Part of the reason “ a sense of place” bothers me is that it gives too much weight to the idea that fiction must be rooted in “life experience,” and real, significant events…

~ Matt Briggs @ SmokeLong Quarterly

Sometimes I wish Magnus Mills wasn’t around so I could write all his novels myself. But then I think I probably wouldn’t, so it’s a good thing he already has.
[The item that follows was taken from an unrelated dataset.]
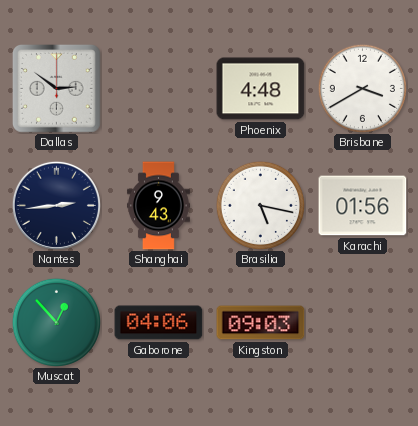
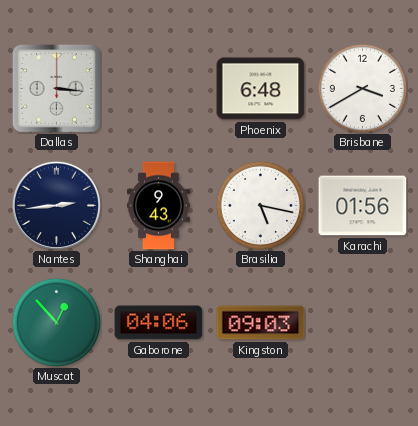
Dallas: 2:51 -> 3:16
Phoenix: 4:48 -> 6:48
I believe in dedicated work rather than in ‘inspiration’; of course on some days, one writes better than on others. I believe writing to be a craft like carpentry, plumbing, or baking; one does the best one can. Much mischief has been caused by a loose word like ‘culture,’ which separates the crafts into the higher arts like music, writing, sculpture, and the lowlier workaday arts (those, and the many others like them, that I have mentioned above). In ‘culture circles,’ there is a tendency to look upon artists as the new priesthood of some esoteric religion. Nonsense—and dangerous nonsense moreover—we are all hewers of wood and drawers of water; only let us do it as thoroughly and joyously as we can.

~ George Mackay Brown

Scribal training was arduous, all the more so as students were made to learn both Akkadian and the even more obscure Sumerian, originally spoken by the inventors of cuneiform. As one student lamented, in Sumerian, in a Babylonian school text:

The door monitor said, “Why did you go out without my say-so?” and he beat me.
The water monitor said, “Why did you help yourself to water without my say-so?” and he beat me.
The Sumerian monitor said, “You spoke in Akkadian!” and he beat me.
My teacher said, “Your handwriting is not at all good!” and he beat me.

In between beatings, the teachers tried to instill a love of learning in their unhappy pupils. This was a struggle throughout the ancient Near East. “Your heart is denser than an obelisk,” one Egyptian instructor complained to his pupil. “Though I beat you with every kind of stick, you do not listen… Though I spend the day telling you ‘Write,’ it seems like a plague to you. Writing” — the teacher sternly concluded — “is very pleasant!”

~ David Damrosch, The Buried Book (167-168)



I can’t tell if I’ve written myself into a style or into a rut. Or maybe repeating myself is my style?

The community of mushroom aficionados and curious sideliners is eager to experience fungi in ways other than through the myopic extremes of scientific minutia or kitschy recipes and goofy crafts. Decomposition will present material relevant to the spirit of mushrooms, examining elements of what it means to be human through fungi related poetry.

@ New Pages

An intriguing idea, recalling Donald Evans’ wonderful mushroom portrait stamps, like a yearbook showing only the shyest of students:

The Digital Livings project is finding out how writers are carving out professional careers in new media, starting with a survey of UK writers and expanding worldwide later in the year.

Which skills do new media writers possess? Where do they sell their work? What advice do they have to offer those wishing to follow in their footsteps?

(via if:book)

The person who has become known as the Gawain poet remains as shadowy as the pages themselves. Among many other reasons, it is partly this anonymity that has made the poem so attractive to latter-day translators. The lack of authorship seems to serve as an invitation, opening up a space within the poem for a new writer to occupy. Its comparatively recent rediscovery acts as a further draw; if Milton or Pope had put their stamp on it, or if Dr. Johnson had offered an opinion, or if Keats or Coleridge or Wordsworth had drawn it into their orbit, such an invitation might now appear less forthcoming.

~ Simon Armitage, introduction to Sir Gawain and the Green Knight

Kharms’s stories are truly odd, as in: at first you think they’re defective. They seem to cower at the suggestion of rising action, to blush at the heightened causality that makes a story a story. They sometimes end, you feel, before they’ve even begun. Here, in Yankelevich’s translation, is the entire text of “The Meeting”:

“Now, one day a man went to work and on the way he met another man, who, having bought a loaf of Polish bread, was heading back home where he came from.

“And that’s it, more or less.”

Bring that into workshop! You’ll get slaughtered. Crickets will sound in the seminar room. Someone will say, “I guess I’d like to know more about the Polish bread.”